American Cyanamid pays $7.3 million in antitrust settlement
KANSAS CITY, Mo. (AP) _ American Cyanamid Co., one of the world’s largest manufacturers of agricultural chemicals, will pay $7.3 million in a multi-state settlement to resolve federal charges of price fixing.
Missouri Attorney General Jay Nixon on Wednesday filed a complaint and settlement agreement in federal court in Jefferson City on behalf of all 50 states, Puerto Rico and the District of Columbia.

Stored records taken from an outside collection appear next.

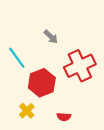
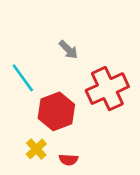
red semicircle: (64, 117) -> (68, 160), moved

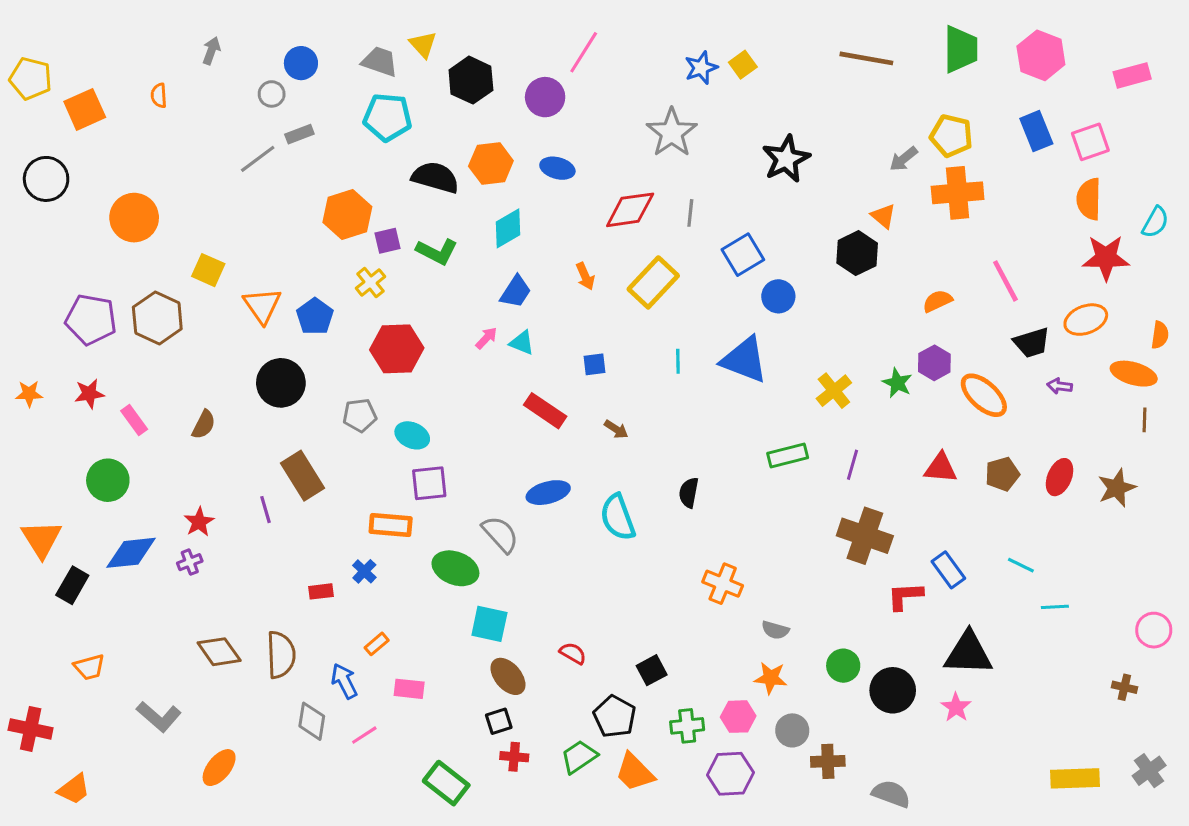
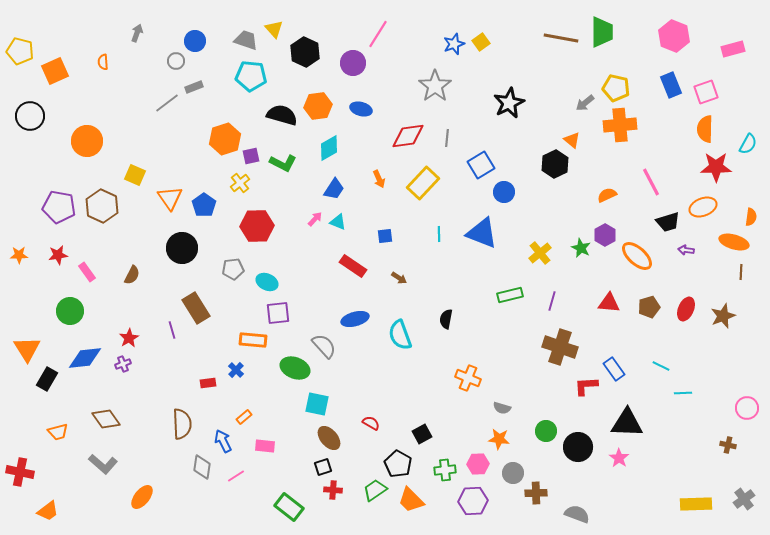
green trapezoid: (961, 49) -> (602, 32), moved
brown diamond: (219, 652) -> (106, 419), moved

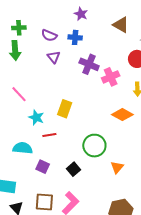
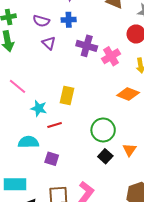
black square: (73, 169) -> (105, 156), moved

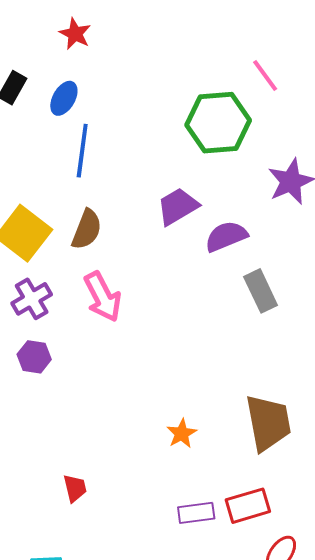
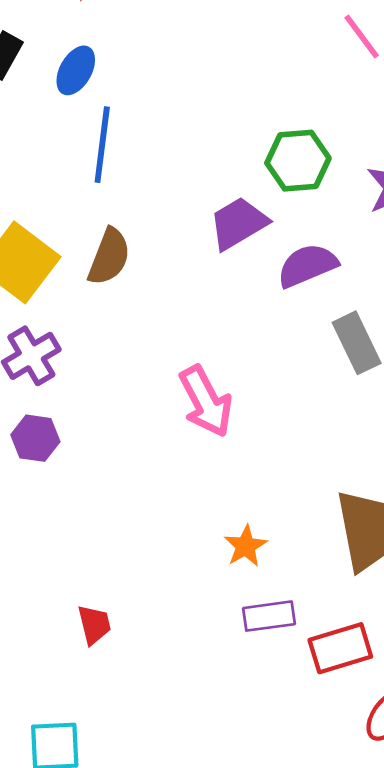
green hexagon: (218, 123) -> (298, 161), moved, size x0.7
pink arrow: (103, 297) -> (206, 401), moved
purple rectangle: (196, 513) -> (269, 616), moved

The settlement becomes final if approved by the court.
Nixon and the other attorneys general charged that American Cyanamid offered farm chemical dealers rebates only if its products were sold at or above retail price.
``By setting artificial floor prices, American Cyanamid caused many farmers to pay higher prices for crop protection chemicals,″ Nixon said in a statement. ``Many farmers who relied on dealers’ recommendations to purchase Am Cy products never realized that the dealers benefited from guaranteed profits when they recommended those products.″
Sharon McCullen, a spokeswoman for American Cyanamid’s parent company, American Home Products Inc. of Madison, N.J., said the company believes its promotion programs were legal. The company chose to settle to avoid the burden and expense of a court fight, she said.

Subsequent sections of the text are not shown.